Walt Disney (DIS -0.55%) suffered substantial financial losses throughout the COVID-19 pandemic, with its parks division losing $2.6 billion in operating income in the first quarter of 2021 because of lockdowns. However, the company took the opportunity to double down on its flagship streaming service, Disney+, as it waited out the worst of the pandemic. As a result, Disney has come out the other side with a flourishing streaming business and a promising return of theme park guests.
The company's stock is still down 39% since last year as it continues to recover from its unavoidable downfall in 2020 and 2021. However, its overwhelmingly positive quarterly results in August and forthcoming developments suggest investors should seriously consider buying Disney stock.

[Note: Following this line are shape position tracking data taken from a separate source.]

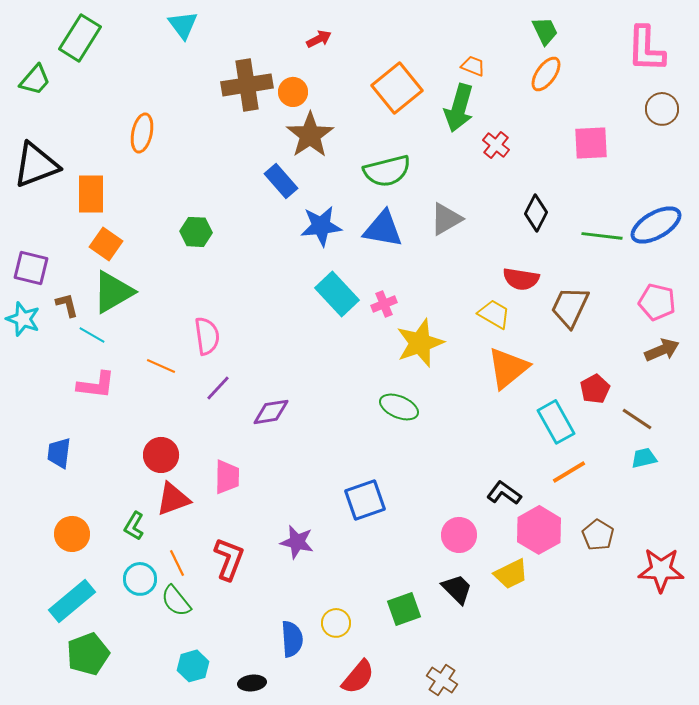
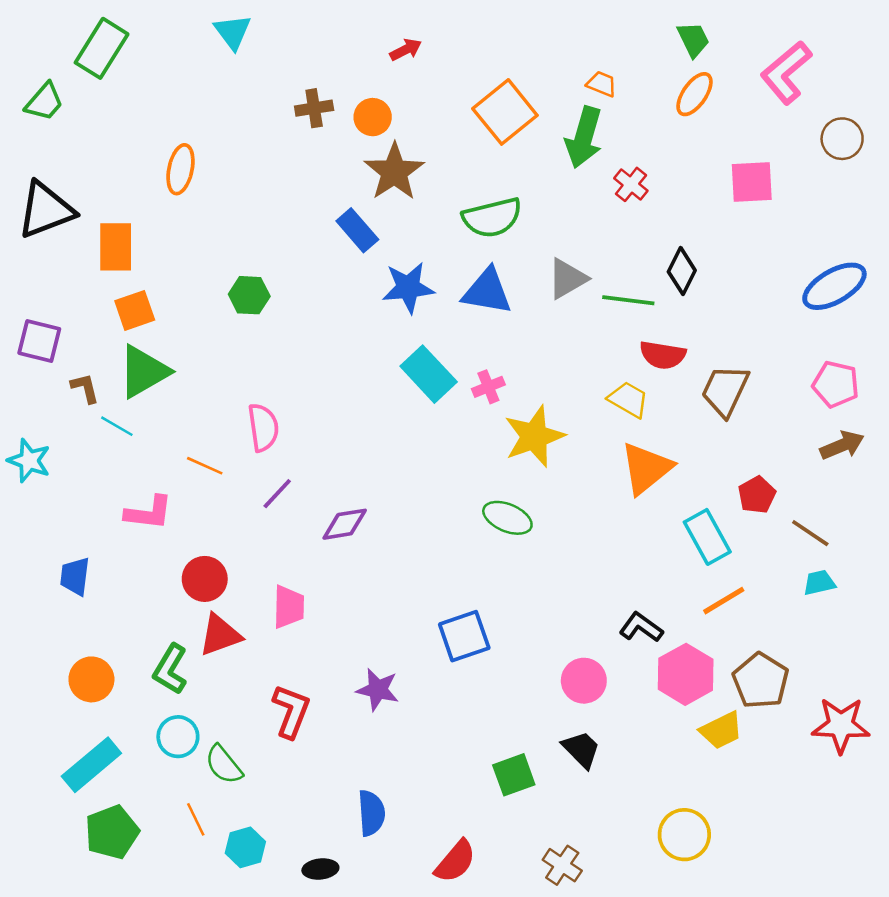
pink L-shape: (646, 49) -> (786, 73), moved, turned 48
brown cross: (247, 85) -> (314, 108), size x0.6
green line: (602, 236) -> (628, 300), moved
orange square: (106, 244) -> (135, 310), turned 36
cyan star: (23, 319) -> (29, 461), moved
pink L-shape: (96, 385) -> (149, 513), moved
green L-shape: (134, 526) -> (170, 669), size x1.4
brown pentagon: (598, 535) -> (761, 681), size x1.4
orange line: (177, 563) -> (196, 819), moved
yellow trapezoid: (511, 574) -> (721, 730), moved
yellow circle: (336, 623) -> (684, 835), moved, size x1.4

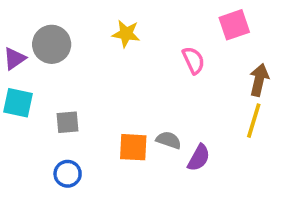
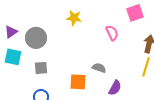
gray circle: (52, 44) -> (36, 38), moved
gray semicircle: (169, 140) -> (99, 68), moved

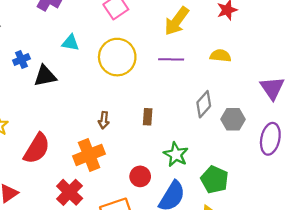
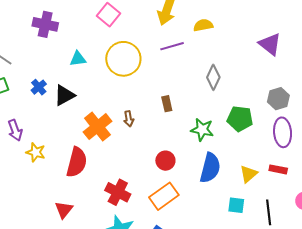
yellow semicircle: (220, 56) -> (203, 25), moved
gray hexagon: (233, 119) -> (278, 99), moved
purple ellipse: (270, 139) -> (283, 132), moved
orange cross: (89, 155) -> (97, 127), moved
red circle: (140, 176) -> (165, 161), moved
green pentagon: (215, 180) -> (240, 119), moved

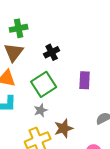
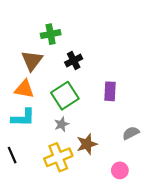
green cross: (19, 28) -> (51, 34), moved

A better-than-expected quarter
On Aug. 11, Disney pleasantly surprised investors when posting its fiscal third-quarter earnings. The company's stock subsequently jumped 13%, as several of its segments overperformed. The most notable improvement came from Disney's parks business, which saw revenue increase 70% year over year to $2.19 billion, allowing investors to breathe a sigh of relief as the company appears to be back to pre-pandemic form. CEO Bob Chapek said in an interview with CNBC on Disney's Q3 2022 earnings that the boost in the company's parks' revenue is by no means a one-off event, as he believes there's no reason for guests to withdraw anytime soon.
Moreover, Chapek further quelled investors' concerns as he said, despite recent increases in the cost of fuel and airline tickets, Disney's parks haven't seen "any softening" of demand. The executive also noted how the company hadn't seen its international travel rebound yet, with most of its third-quarter figures boosted by domestic visitors. Disney's positive outlook on its parks business is promising, as the segment made up 34% of its overall revenue in Q3 2022, and a return to guests is crucial to the company's future financial success.
In addition to glowing parks earnings in Q3 2022, Disney's overall revenue grew 26% year over year and 28% over the last nine months. The company's third-quarter results suggest Disney is on the right path, having overcome the worst of the pandemic and now poised to win the streaming wars.
Increased market share
Similar to multiple entertainment companies, Disney's Q3 2022 streaming subscriptions were of particular concern to investors, and the House of Mouse did not disappoint. Disney's stock rise in August was largely fueled by reaching 221.1 million streaming subscriptions worldwide across Disney+, Hulu, and ESPN+, surpassing Netflix's 220.7 million for the first time.
According to data from Antenna, Disney has the largest share of streaming subscriptions of any service, with a 30% share as of Q2 2022 when combining Disney+ and Hulu members. Netflix has the biggest single-platform subscription share at 26%, but the figure has significantly declined from its 42% in Q1 2020. Disney has taken the streaming industry by storm, growing Disney+ into a formidable opponent to industry giant Netflix in less than three years.
While Disney impressively surpassed Netflix's total paid subscribers in Q3 2022, its average revenue per user (ARPU) is still considerably behind Netflix's. For instance, in the three months ending July 2, Disney+'s ARPU in the U.S. and Canada was $6.27 per month, while Netflix's was $15.95. However, Disney has plans to rectify this with price hikes across all of its streaming services and the addition of its ad-supported tier coming to Disney+ in December. Both moves will raise the company's ARPU and considerably bolster its streaming revenue.
Is Disney's stock a buy?
Despite a glowing third quarter, Disney's stock is still down 39% year over year and 29% year to date, as investors are cautious after the losses it suffered throughout the pandemic. However, its price-to-earnings ratio has decreased 78% since September 2021, suggesting its current price is a bargain.
As Disney expects its park attendance to keep up its current rate and the company is only three months away from launching a lucrative ad-supported streaming tier to Disney+, now is the best time to invest in Disney. The House of Mouse could be in for significant gains over the next few quarters.